Leader to Leader: Board Fears
As a board leader, what keeps you up at night?
President, COMMON, Chicago
It comes down to a fairly simple question: “What’s next?” Within that simple question are several less-simple ones: How do we grow? What do our members need, and how do we help them? Where do we invest our resources? How do we best embrace new and emerging trends and directions in technology? COMMON has been in existence for more than 50 years. We would like our 50 years to become 100 years or more. So how do I best lead the organization so that we set the stage for “What’s next?”
President, Educational Theatre Association, Cincinnati
As a board leader, nothing board-related keeps me up at night. Keeping our mission as a steady guidepost keeps us focused. Are we all always perfect? No. But knowing that everyone from the board to the staff is so deeply dedicated to the work we do assures me that we can work through both the small and the large challenges. And it is that very work we do, employing our energy and creativity, mixed with our honesty and integrity, that helps me sleep well at night.

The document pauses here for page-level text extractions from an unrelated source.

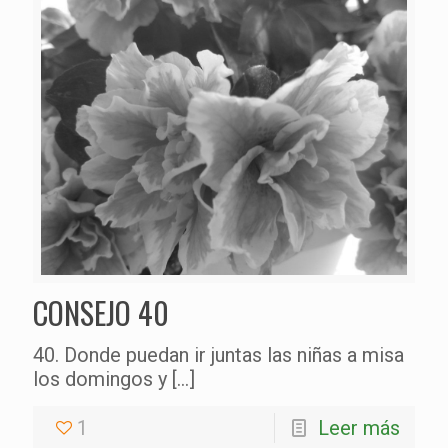
CONSEJO 40
40. Donde puedan ir juntas las niñas a misa
los domingos y
[…]
1
Leer más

Chair, Licensing Executives Society, Alexandria, Virginia
I often wrestle with our desire to accomplish the LES 2020 strategic initiatives in membership growth, produce successful meetings, and provide strong value to and meet the needs of members (or potential members). Are we taking the right steps? Will this lead to membership and revenue growth? Are we taking steps to build up adequate financial reserves? And are we providing quality products and services to members? Although we have achieved much in the last year, the remaining goals still seem daunting at times, with limited budgets and yet lofty desires for success.
Laura Conour, DVM, DACLAM
President, American Association for Laboratory Animal Science, Memphis, Tennessee
Trying to please all the membership all the time. Pleasing the general membership all the time is unrealistic and truly not in my charge as president. I can ensure I represent the general membership by focusing on my trustees and remembering the guiding principles I’ve set for myself: ensuring that we listen to each other, giving each trustee a chance to speak, and respecting each other’s diversity and opinions. Establishing strong lines of communication with the members of the board and promoting communication efforts between the trustees and their geographic and demographic membership will uphold our commitment to represent all of our general members.